* Goal of the exercise *
Please go line by line and repeat the data below exactly, with no images.
START Extracted material
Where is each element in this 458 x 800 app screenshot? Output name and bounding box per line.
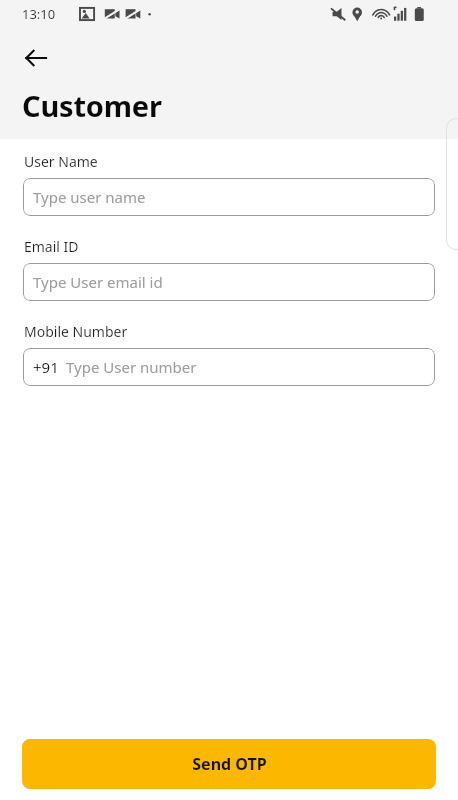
staticText: Send OTP [192,753,267,775]
staticText: Type User email id [33,272,163,292]
staticText: Email ID [24,237,79,256]
staticText: Customer [22,86,162,125]
button[interactable]: Type user name [23,178,435,216]
button[interactable]: Send OTP [22,739,436,789]
staticText: Type user name [33,187,146,207]
staticText: Mobile Number [24,322,128,341]
staticText: +91 [33,357,59,377]
staticText: 13:10 [22,5,56,23]
button[interactable]: Back [16,38,56,78]
button[interactable]: +91 [23,348,435,386]
staticText: User Name [24,152,98,171]
button[interactable]: Type User email id [23,263,435,301]
staticText: Type User number [66,357,197,377]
END Extracted material
* The completed task *
Where is each element in this 458 x 800 app screenshot? Output name and bounding box per line.
staticText: Send OTP [192,753,267,775]
staticText: Type User email id [33,272,163,292]
staticText: Email ID [24,237,79,256]
staticText: Customer [22,86,162,125]
button[interactable]: Type user name [23,178,435,216]
button[interactable]: Send OTP [22,739,436,789]
staticText: Type user name [33,187,146,207]
staticText: Mobile Number [24,322,128,341]
staticText: +91 [33,357,59,377]
staticText: 13:10 [22,5,56,23]
button[interactable]: Back [16,38,56,78]
button[interactable]: +91 [23,348,435,386]
staticText: User Name [24,152,98,171]
button[interactable]: Type User email id [23,263,435,301]
staticText: Type User number [66,357,197,377]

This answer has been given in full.